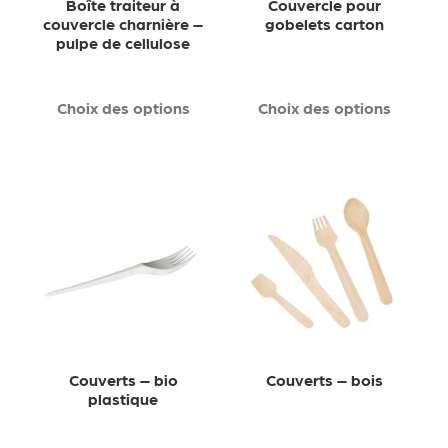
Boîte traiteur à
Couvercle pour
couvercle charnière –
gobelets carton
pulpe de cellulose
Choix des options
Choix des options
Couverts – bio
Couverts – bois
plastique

--

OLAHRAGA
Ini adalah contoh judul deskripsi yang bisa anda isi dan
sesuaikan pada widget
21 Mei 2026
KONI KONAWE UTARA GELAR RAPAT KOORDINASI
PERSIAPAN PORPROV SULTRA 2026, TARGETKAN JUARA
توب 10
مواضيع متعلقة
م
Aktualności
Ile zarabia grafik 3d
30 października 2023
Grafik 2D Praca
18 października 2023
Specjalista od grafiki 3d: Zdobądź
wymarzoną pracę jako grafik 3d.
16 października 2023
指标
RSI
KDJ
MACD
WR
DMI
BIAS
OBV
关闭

--

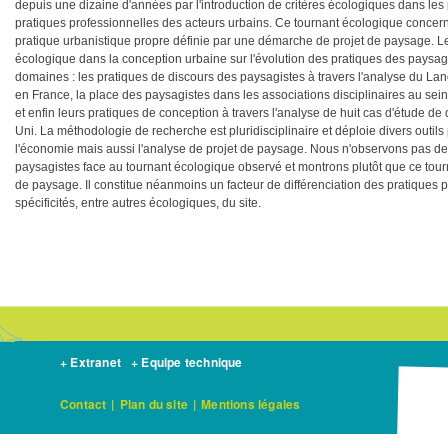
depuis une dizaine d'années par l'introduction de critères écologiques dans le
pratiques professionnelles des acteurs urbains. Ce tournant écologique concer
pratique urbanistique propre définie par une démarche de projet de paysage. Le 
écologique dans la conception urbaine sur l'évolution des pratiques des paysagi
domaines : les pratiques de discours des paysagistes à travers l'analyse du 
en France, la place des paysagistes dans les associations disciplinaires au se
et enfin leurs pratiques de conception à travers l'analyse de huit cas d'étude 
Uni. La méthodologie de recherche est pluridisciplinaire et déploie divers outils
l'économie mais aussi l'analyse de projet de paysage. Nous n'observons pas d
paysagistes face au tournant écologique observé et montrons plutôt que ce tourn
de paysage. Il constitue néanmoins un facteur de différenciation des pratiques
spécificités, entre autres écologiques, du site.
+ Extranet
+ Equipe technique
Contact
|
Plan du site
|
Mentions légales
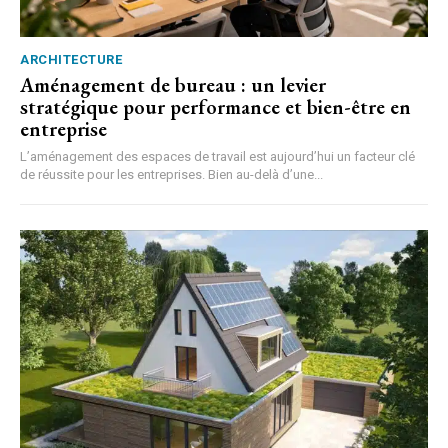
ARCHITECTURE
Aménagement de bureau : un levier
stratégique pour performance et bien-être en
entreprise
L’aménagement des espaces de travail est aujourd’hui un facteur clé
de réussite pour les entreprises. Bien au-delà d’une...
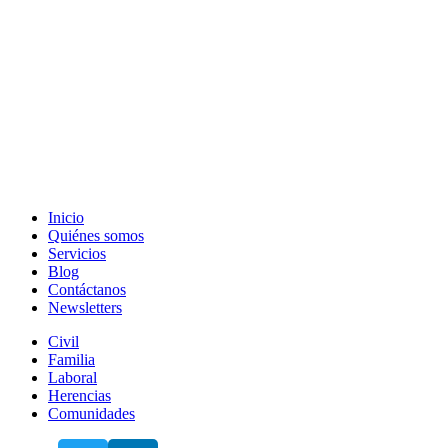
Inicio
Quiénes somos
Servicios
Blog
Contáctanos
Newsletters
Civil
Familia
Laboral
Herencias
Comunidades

▶ [Assigned task] Would you copy every line of the entries that includes the word "pour"?

▶ [Final answer]
Couvercle pour
stratégique pour performance et bien-être en
de réussite pour les entreprises. Bien au-delà d’une...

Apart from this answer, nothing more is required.